A priori, les amitiés entre géant et humain sont rares dans le jeu vidéo. Ces créatures titanesques sont plutôt des ennemis, notamment dans divers RPG occidentaux. On peut, au mieux, rapprocher la relation entre Link et Navi dans Ocarina of Time au BGG et Sophie. Dans un contexte très différent, il s’agit d’un être minuscule et d’un colosse qui coopèrent.

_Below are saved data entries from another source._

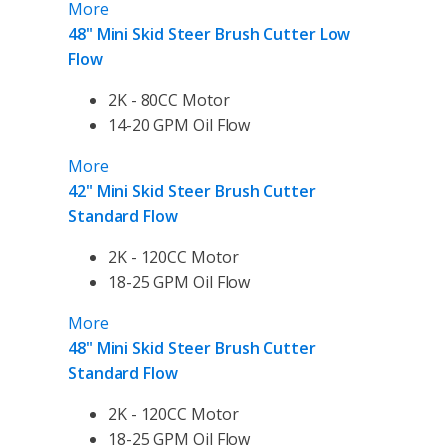
More
48" Mini Skid Steer Brush Cutter Low
Flow
2K - 80CC Motor
14-20 GPM Oil Flow
More
42" Mini Skid Steer Brush Cutter
Standard Flow
2K - 120CC Motor
18-25 GPM Oil Flow
More
48" Mini Skid Steer Brush Cutter
Standard Flow
2K - 120CC Motor
18-25 GPM Oil Flow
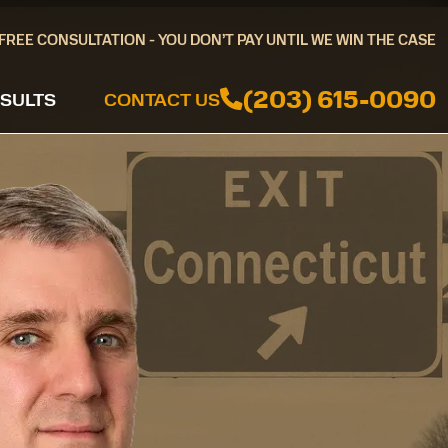
FREE CONSULTATION - YOU DON’T PAY UNTIL WE WIN THE CASE
(203) 615-0090
SULTS
CONTACT US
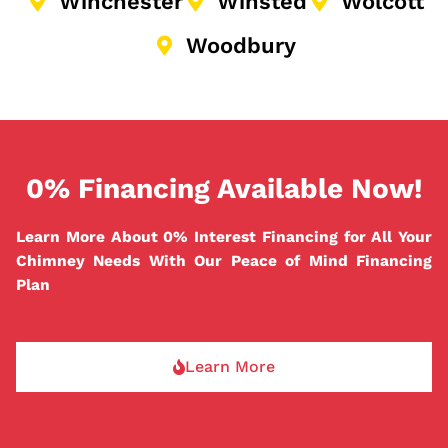
Winchester
Winsted
Wolcott
Woodbury
0% Financing Available Now!
Learn More About 0% Interest Financing for All Your
Chimney Needs With Our Peace of Mind Financing
Plan
Learn More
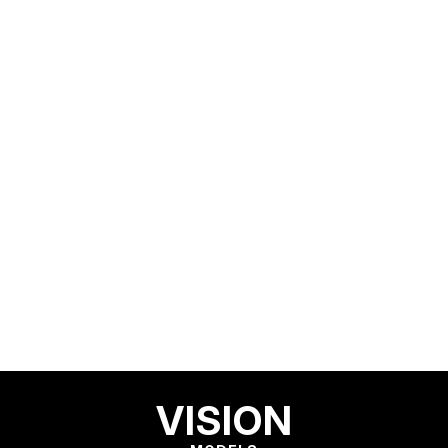
VISION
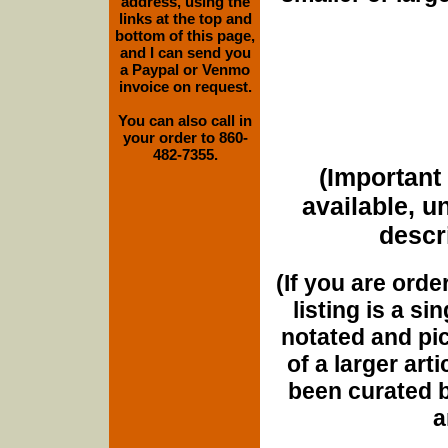
address, using the
links at the top and
bottom of this page,
and I can send you
a Paypal or Venmo
invoice on request.
You can also call in
your order to 860-
482-7355.
(Important 
available, u
descri
(If you are orde
listing is a si
notated and pict
of a larger art
been curated b
a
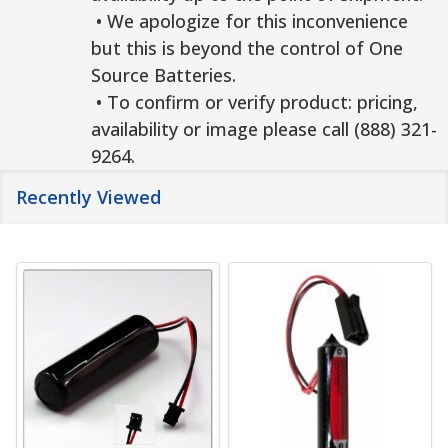
• We apologize for this inconvenience
but this is beyond the control of One
Source Batteries.
• To confirm or verify product: pricing,
availability or image please call (888) 321-
9264.
Recently Viewed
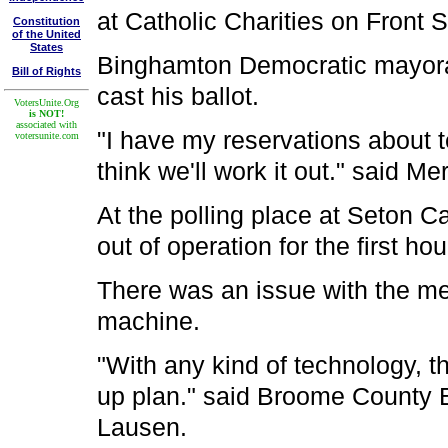
at Catholic Charities on Front S
Constitution
of the United
States
Binghamton Democratic mayoral 
Bill of Rights
cast his ballot.
VotersUnite.Org
is NOT!
associated with
"I have my reservations about t
votersunite.com
think we'll work it out." said Merr
At the polling place at Seton 
out of operation for the first hou
There was an issue with the m
machine.
"With any kind of technology, t
up plan." said Broome County E
Lausen.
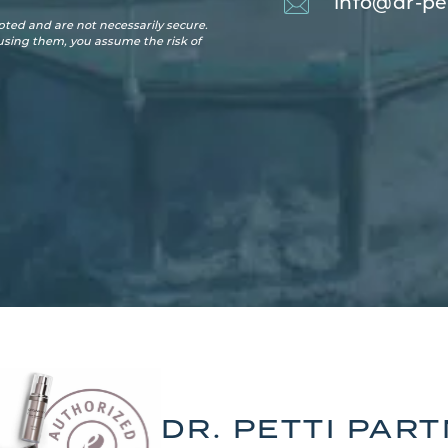
info@dr-pe
ted and are not necessarily secure.
 using them, you assume the risk of
DR. PETTI PAR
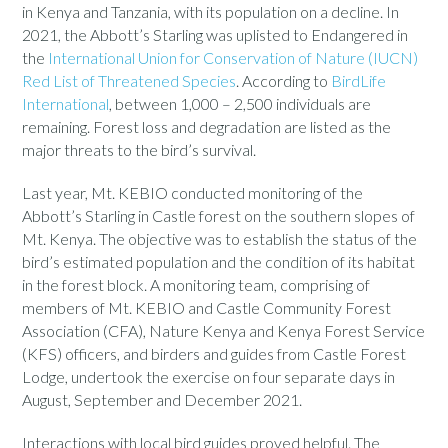
in Kenya and Tanzania, with its population on a decline. In
2021, the Abbott’s Starling was uplisted to Endangered in
the
International Union for Conservation of Nature (IUCN)
Red List of Threatened Species
. According to
BirdLife
International
, between 1,000 – 2,500 individuals are
remaining. Forest loss and degradation are listed as the
major threats to the bird’s survival.
Last year, Mt. KEBIO conducted monitoring of the
Abbott’s Starling in Castle forest on the southern slopes of
Mt. Kenya. The objective was to establish the status of the
bird’s estimated population and the condition of its habitat
in the forest block. A monitoring team, comprising of
members of Mt. KEBIO and Castle Community Forest
Association (CFA), Nature Kenya and Kenya Forest Service
(KFS) officers, and birders and guides from Castle Forest
Lodge, undertook the exercise on four separate days in
August, September and December 2021.
Interactions with local bird guides proved helpful. The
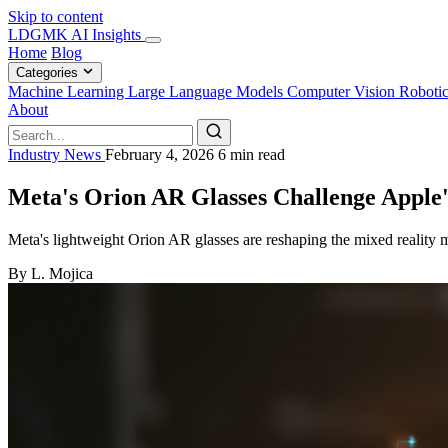
Skip to content
LDGMK AI Insights
Home
Blog
Categories
Machine Learning
Large Language Models
Computer Vision
Roboti
About
Industry News
February 4, 2026
6 min read
Meta's Orion AR Glasses Challenge Apple'
Meta's lightweight Orion AR glasses are reshaping the mixed reality m
By L. Mojica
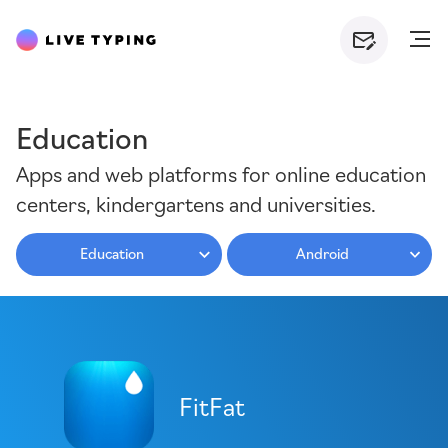
Education
Apps and web platforms for online education
centers, kindergartens and universities.
Education
Android
FitFat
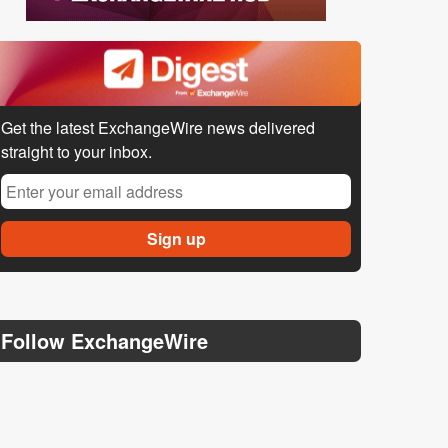
Get the latest ExchangeWire news delivered
straight to your inbox.
Follow ExchangeWire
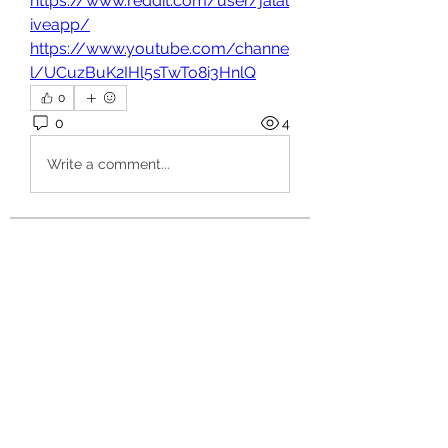
https://www.reddit.com/user/jalal
iveapp/
https://www.youtube.com/channe
l/UCuzBuK2IHl5sTwTo8i3HnlQ
0
0
4
Write a comment...
About
Welcome to the group! You can
connect with other members, ge
...
Read more
Members
hello75580
Follow
hello75580
See All Members (1)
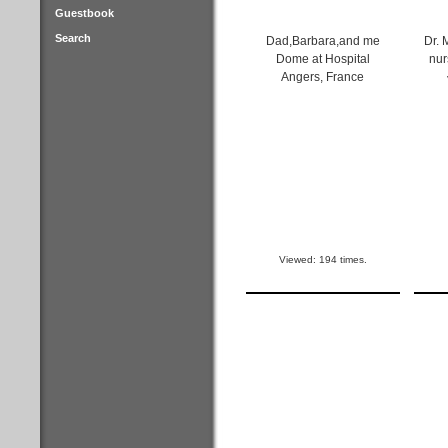
Guestbook
Search
Dad,Barbara,and me
Dr. 
Dome at Hospital
nur
Angers, France
Viewed: 194 times.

Mais c’est au-delà du postulat de départ que le film fait écho au jeu vidéo. Notamment via quelques mécaniques de gameplay. On pense en à particulier à toutes les séquences liées aux rêves. En premier lieu, la confection de songes rappelle évidemment l’alchimie ou le crafting, de manière générale. Par ailleurs, pour attraper les ingrédients oniriques, BGG saute dans le reflet de l’eau pour la traverser et atteindre une autre dimension. Ce qui fait premièrement penser à tous les portails vidéoludiques (Prey, Oblivion, Destiny…), mais surtout, aux jeux de plate-forme. Car en pénétrant la surface du lac, on se retrouve à l’envers. On se rappelle tous ces platformers qui nous font sauter vers le bas et atterrir vers le haut. De VVVVVV au dernier It Takes Two. S’il s’agit d’un simple acte de foi dans le BGG, dans le médium vidéoludique, c’est un obstacle à la logique qu’il faut vite assimiler pour justement franchir les obstacles bien physiques.

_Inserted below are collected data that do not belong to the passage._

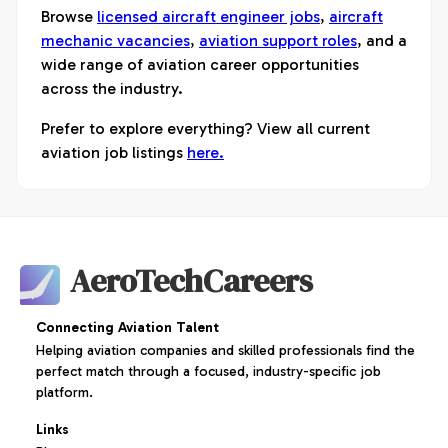
Browse
licensed aircraft engineer jobs
,
aircraft
mechanic vacancies
,
aviation support roles
, and a
wide range of aviation career opportunities
across the industry.
Prefer to explore everything? View all current
aviation job listings
here.
AeroTechCareers
Connecting Aviation Talent
Helping aviation companies and skilled professionals find the
perfect match through a focused, industry-specific job
platform.
Links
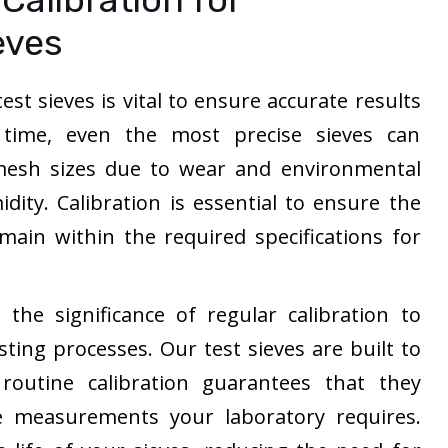
eves
est sieves is vital to ensure accurate results
r time, even the most precise sieves can
n mesh sizes due to wear and environmental
dity. Calibration is essential to ensure the
main within the required specifications for
the significance of regular calibration to
sting processes. Our test sieves are built to
routine calibration guarantees that they
e measurements your laboratory requires.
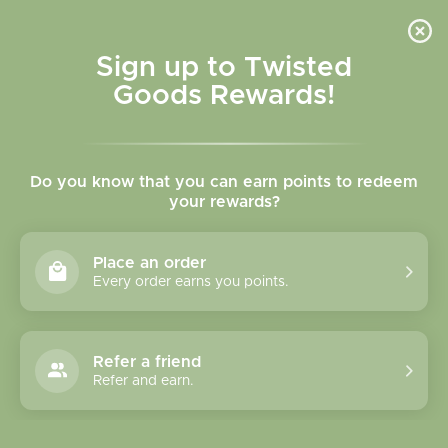
Skip to
content
Cart
Sign up to Twisted
Goods Rewards!
C
Our Little Makery
Do you know that you can earn points to redeem
o
your rewards?
l
Sort
6 products
Place an order
l
Every order earns you points.
e
c
Refer a friend
Refer and earn.
t
i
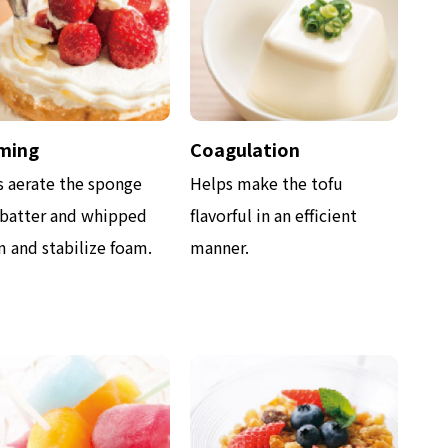
ming
Coagulation
s aerate the sponge
Helps make the tofu
 batter and whipped
flavorful in an efficient
 and stabilize foam.
manner.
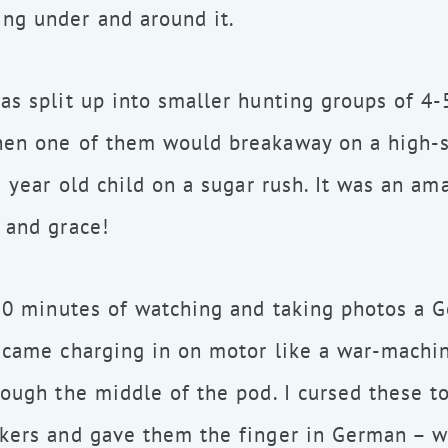
ng under and around it.
as split up into smaller hunting groups of 4-
hen one of them would breakaway on a high-s
e year old child on a sugar rush. It was an am
 and grace!
 30 minutes of watching and taking photos a 
 came charging in on motor like a war-machin
rough the middle of the pod. I cursed these to
kers and gave them the finger in German – w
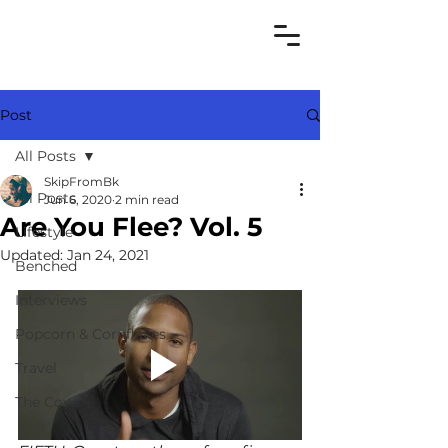
Post
All Posts
SkipFromBk
All Posts
Jun 6, 2020
2 min read
Are You Flee? Vol. 5
Lifestyle
Updated:
Jan 24, 2021
Benched
Interviews
Popcorn & Cornflakes
Travel
The Cove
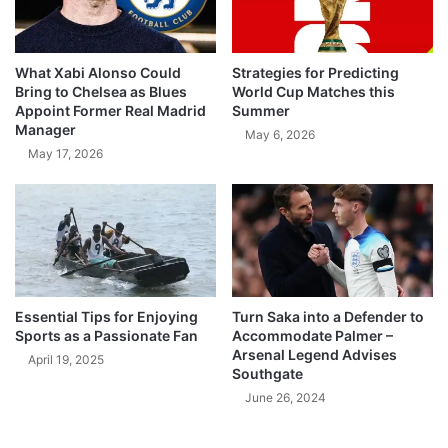
What Xabi Alonso Could
Strategies for Predicting
Bring to Chelsea as Blues
World Cup Matches this
Appoint Former Real Madrid
Summer
Manager
May 6, 2026
May 17, 2026
Essential Tips for Enjoying
Turn Saka into a Defender to
Sports as a Passionate Fan
Accommodate Palmer –
Arsenal Legend Advises
April 19, 2025
Southgate
June 26, 2024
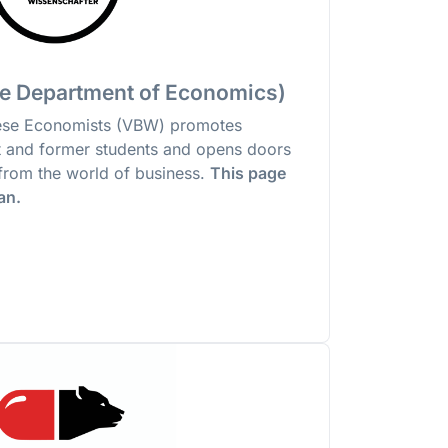
e Department of Economics)
nese Economists (VBW) promotes
 and former students and opens doors
s from the world of business.
This page
man.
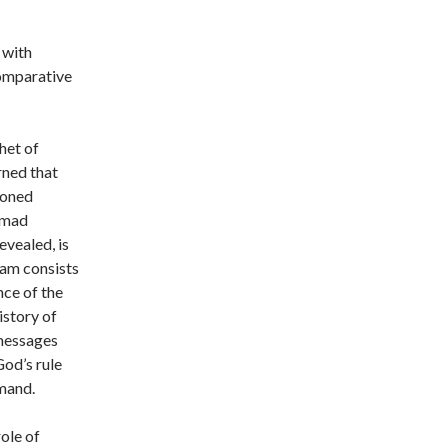
 with
comparative
het of
rned that
ioned
mmad
evealed, is
lam consists
nce of the
istory of
 messages
God’s rule
mand.
ole of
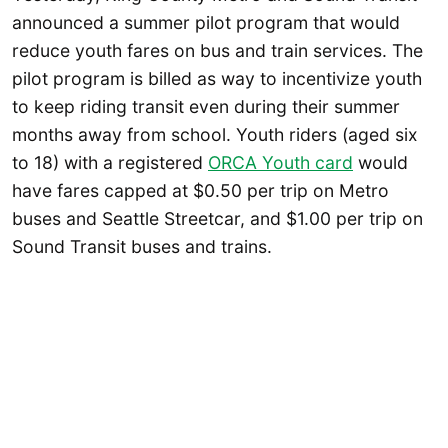
announced a summer pilot program that would
reduce youth fares on bus and train services. The
pilot program is billed as way to incentivize youth
to keep riding transit even during their summer
months away from school. Youth riders (aged six
to 18) with a registered
ORCA Youth card
would
have fares capped at $0.50 per trip on Metro
buses and Seattle Streetcar, and $1.00 per trip on
Sound Transit buses and trains.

Enfin, on notera que ces rêves agissent comme une modification directe de la personnalité (pour les géants ou pour la reine notamment). Une sorte d’Inception qui n’est pas sans rappeler Psychonauts, où l’on entre dans l’esprit des personnages pour les soigner généralement. Exactement comme lorsque Sophie demande au BGG de rendre une famille heureuse via les songes.

 

Exfiltration

Pendant tout le film, la notion de cache-cache est particulièrement présente. Soit c’est le BGG qui doit se camoufler des humains, soit c’est Sophie qui saute d’abri en abri pour contourner les autres colosses. Le Bon Gros Géant ressemble alors à un jeu d’infiltration. Ils évitent les lumières, tirent un drap pour masquer leur existence (là où Snake se glisse dans un carton), ou restent immobiles pour ne pas être repérés. Comme une séquence d’infiltration sans game over.

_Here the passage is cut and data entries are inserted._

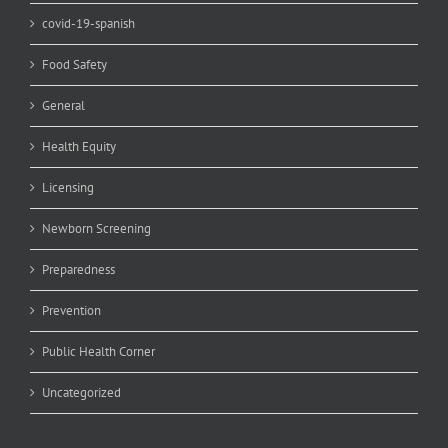
covid-19-spanish
Food Safety
General
Health Equity
Licensing
Newborn Screening
Preparedness
Prevention
Public Health Corner
Uncategorized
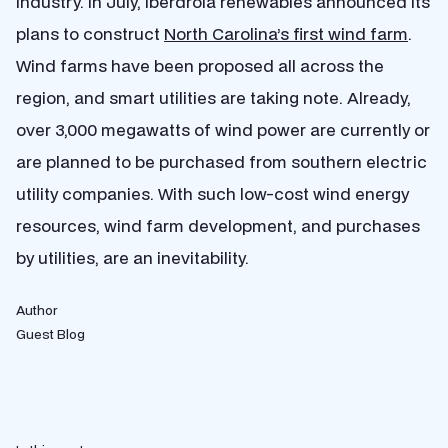
industry. In July, Iberdrola renewables announced its
plans to construct
North Carolina’s first wind farm
.
Wind farms have been proposed all across the
region, and smart utilities are taking note. Already,
over 3,000 megawatts of wind power are currently or
are planned to be purchased from southern electric
utility companies. With such low-cost wind energy
resources, wind farm development, and purchases
by utilities, are an inevitability.
Author
Guest Blog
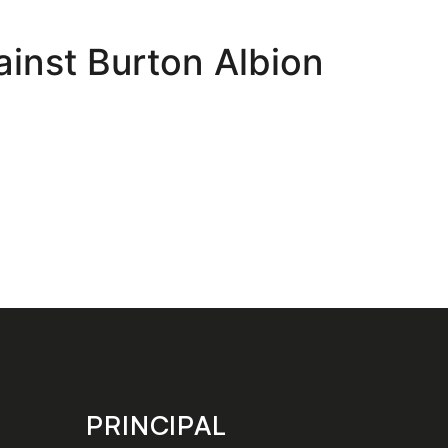
ainst Burton Albion
PRINCIPAL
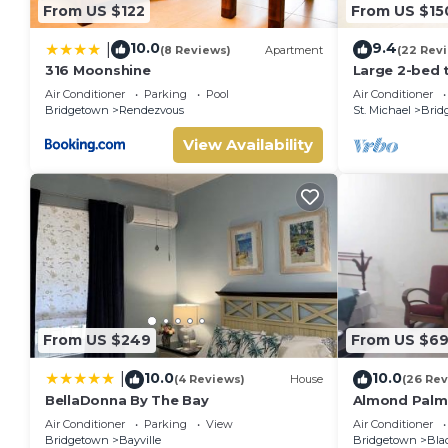
From US $122
From US $15
10.0
9.4
|
(8 Reviews)
Apartment
(22 Rev
316 Moonshine
Large 2-bed 
pool
Air Conditioner
Parking
Pool
Air Conditioner
Bridgetown
Rendezvous
St. Michael
Brid
View Availability
From US $249
From US $6
10.0
10.0
|
(4 Reviews)
House
(26 Rev
BellaDonna By The Bay
Almond Palm
Air Conditioner
Parking
View
Air Conditioner
Bridgetown
Bayville
Bridgetown
Bla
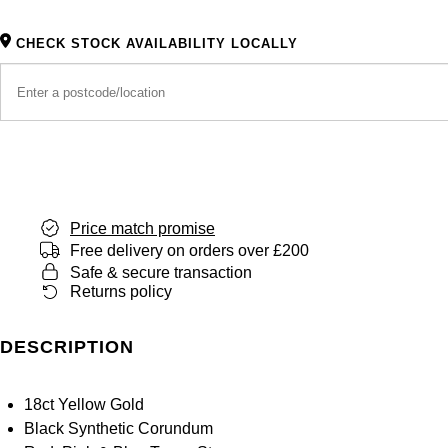
CHECK STOCK AVAILABILITY LOCALLY
Price match promise
Free delivery on orders over £200
Safe & secure transaction
Returns policy
DESCRIPTION
18ct Yellow Gold
Black Synthetic Corundum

Plus intéressant encore, on retrouve également le principe des « herbes magiques ». Que ce soit des buissons, un champ de blé ou des prairie folles, la végétation a la capacité de faire disparaitre n’importe quel avatar dans le jeu vidéo. Une mécanique parfaitement contemporaine au film, puisque si les premières « herbes magiques » apparaissent dans Metal Gear Solid 3, elles deviendront incontournables dans les années 2010.

Rêves et cauchemar

On l’a vu, Le Bon Gros Géant invoque plusieurs éléments de gameplay. Mais il fait écho à un jeu en particulier, et ce dès les premières minutes du film. Lorsque que l’on voit pour la première fois la grosse main du BGG, puis sa tête, et qu’il attrape Sophie, impossible de ne pas voir de références à Little Nightmares. Dans ce jeu de 2017, on incarne une petite fille parcourant un bateau peuplé… de géants. Un titre d’infiltration où l’on passe son temps à se cacher des créatures monstrueuses, et de leurs mains venant nous cueillir. Que ce soit le film ou le jeu, chacun présente plusieurs séquences où le petit être se soustraie à la vue des colosses grâce à leurs objets démesurés.

En plus du postulat, les deux œuvres partagent également une colorimétrie semblable (en tout cas pour la première moitié du film). Un mélange de noir, marron et gris. Ces nuances sont en opposition à toute joie possible. Ce qui permet d’accentuer tantôt un climat de terreur dans l’orphelinat, puis de tension entre le BGG et Sophie dans son antre. Le film se colorise ensuite grâce aux divers rêves entreposés, puis par l’ouverture sur l’extérieur. À l’inverse, Little Nightmares gardera ses tons mornes jusqu’au bout, afin de plonger le joueur dans une constante pression. Si le synopsis et les séquences (on retrouve dans les deux œuvres une séance de plate-forme sur des poutres) sont similaires, c’est la colorimétrie qui va permettre à l’un de passer de la peur à l’amitié, et à l’autre de reste dans le domaine du frisson.